# Description of the task:
Please return the lines below verbatim, beginning at the one that has "bảo thẩm mỹ và chất lượng." and stopping after the one that has "Bitcoin News", and add no other lines.

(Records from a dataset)
# # # #

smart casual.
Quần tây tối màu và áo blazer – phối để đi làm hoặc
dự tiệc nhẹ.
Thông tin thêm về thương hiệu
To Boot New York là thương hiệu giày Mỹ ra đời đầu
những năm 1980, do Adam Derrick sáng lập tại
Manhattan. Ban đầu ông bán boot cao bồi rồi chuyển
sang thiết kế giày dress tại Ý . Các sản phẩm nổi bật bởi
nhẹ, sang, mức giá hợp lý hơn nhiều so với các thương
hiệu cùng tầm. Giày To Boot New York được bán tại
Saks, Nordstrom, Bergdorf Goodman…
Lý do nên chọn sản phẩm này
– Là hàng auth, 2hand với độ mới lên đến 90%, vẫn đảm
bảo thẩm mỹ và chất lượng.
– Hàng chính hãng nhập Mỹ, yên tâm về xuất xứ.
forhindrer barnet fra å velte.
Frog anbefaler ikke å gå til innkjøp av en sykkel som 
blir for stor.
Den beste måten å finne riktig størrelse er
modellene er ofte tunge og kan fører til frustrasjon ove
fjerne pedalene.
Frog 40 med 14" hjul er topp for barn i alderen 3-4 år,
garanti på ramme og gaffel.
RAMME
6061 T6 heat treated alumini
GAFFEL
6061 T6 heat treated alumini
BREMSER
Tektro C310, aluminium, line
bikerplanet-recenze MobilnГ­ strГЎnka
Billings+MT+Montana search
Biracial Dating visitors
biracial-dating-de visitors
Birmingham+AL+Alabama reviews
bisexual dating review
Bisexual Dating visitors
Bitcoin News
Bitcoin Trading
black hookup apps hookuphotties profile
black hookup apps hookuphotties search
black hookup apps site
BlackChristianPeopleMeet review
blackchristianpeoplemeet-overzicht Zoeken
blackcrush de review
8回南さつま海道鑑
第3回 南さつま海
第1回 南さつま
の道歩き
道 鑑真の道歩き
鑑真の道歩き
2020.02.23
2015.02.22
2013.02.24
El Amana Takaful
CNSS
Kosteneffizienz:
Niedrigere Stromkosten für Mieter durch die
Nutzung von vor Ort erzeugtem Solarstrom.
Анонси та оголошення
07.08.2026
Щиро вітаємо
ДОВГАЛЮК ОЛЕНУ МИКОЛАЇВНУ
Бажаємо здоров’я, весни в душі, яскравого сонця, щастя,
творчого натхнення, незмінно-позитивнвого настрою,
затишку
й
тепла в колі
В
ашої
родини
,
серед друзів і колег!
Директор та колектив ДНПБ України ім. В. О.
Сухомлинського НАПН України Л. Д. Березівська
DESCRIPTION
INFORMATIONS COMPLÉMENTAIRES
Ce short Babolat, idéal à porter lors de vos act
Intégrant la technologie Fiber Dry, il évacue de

# # # #

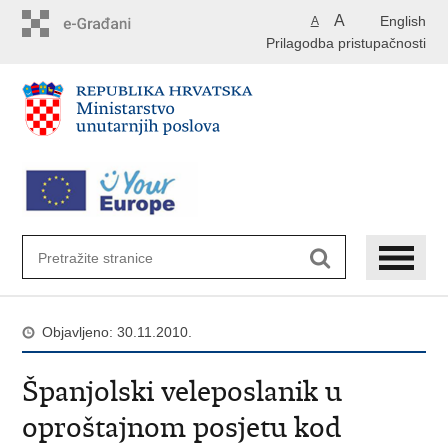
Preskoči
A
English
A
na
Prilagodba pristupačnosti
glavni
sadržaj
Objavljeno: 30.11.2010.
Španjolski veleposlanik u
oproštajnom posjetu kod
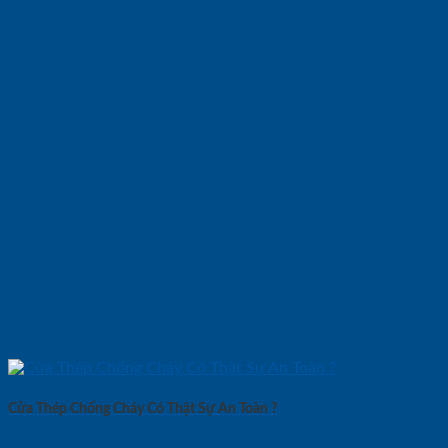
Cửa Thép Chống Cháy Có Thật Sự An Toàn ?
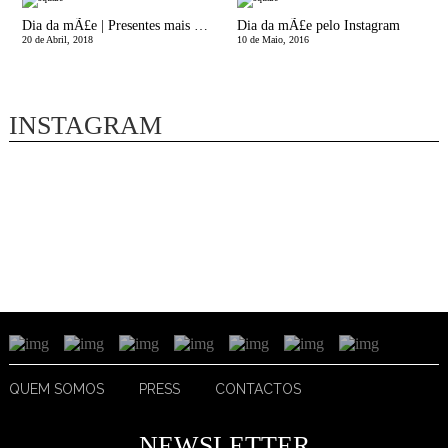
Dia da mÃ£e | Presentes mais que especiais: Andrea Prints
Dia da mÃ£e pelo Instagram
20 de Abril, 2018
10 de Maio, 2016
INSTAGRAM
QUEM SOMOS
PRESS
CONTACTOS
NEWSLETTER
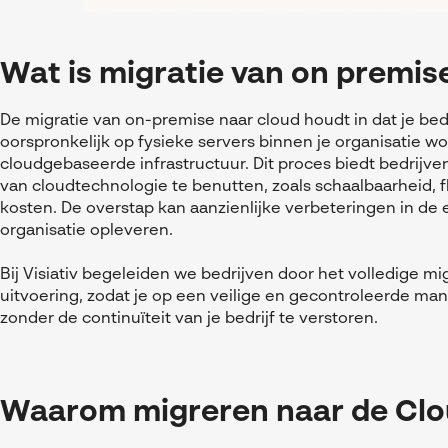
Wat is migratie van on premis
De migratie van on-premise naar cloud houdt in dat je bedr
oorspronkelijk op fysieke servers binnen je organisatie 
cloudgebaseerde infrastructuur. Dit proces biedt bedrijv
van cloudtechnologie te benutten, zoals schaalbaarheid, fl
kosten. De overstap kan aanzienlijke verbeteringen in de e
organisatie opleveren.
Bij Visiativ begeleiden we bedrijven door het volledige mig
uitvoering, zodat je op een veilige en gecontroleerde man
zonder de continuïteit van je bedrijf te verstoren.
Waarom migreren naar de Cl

# # # #

# Solved exercise:
bảo thẩm mỹ và chất lượng.
– Hàng chính hãng nhập Mỹ, yên tâm về xuất xứ.
forhindrer barnet fra å velte.
Frog anbefaler ikke å gå til innkjøp av en sykkel som 
blir for stor.
Den beste måten å finne riktig størrelse er
modellene er ofte tunge og kan fører til frustrasjon ove
fjerne pedalene.
Frog 40 med 14" hjul er topp for barn i alderen 3-4 år,
garanti på ramme og gaffel.
RAMME
6061 T6 heat treated alumini
GAFFEL
6061 T6 heat treated alumini
BREMSER
Tektro C310, aluminium, line
bikerplanet-recenze MobilnГ­ strГЎnka
Billings+MT+Montana search
Biracial Dating visitors
biracial-dating-de visitors
Birmingham+AL+Alabama reviews
bisexual dating review
Bisexual Dating visitors
Bitcoin News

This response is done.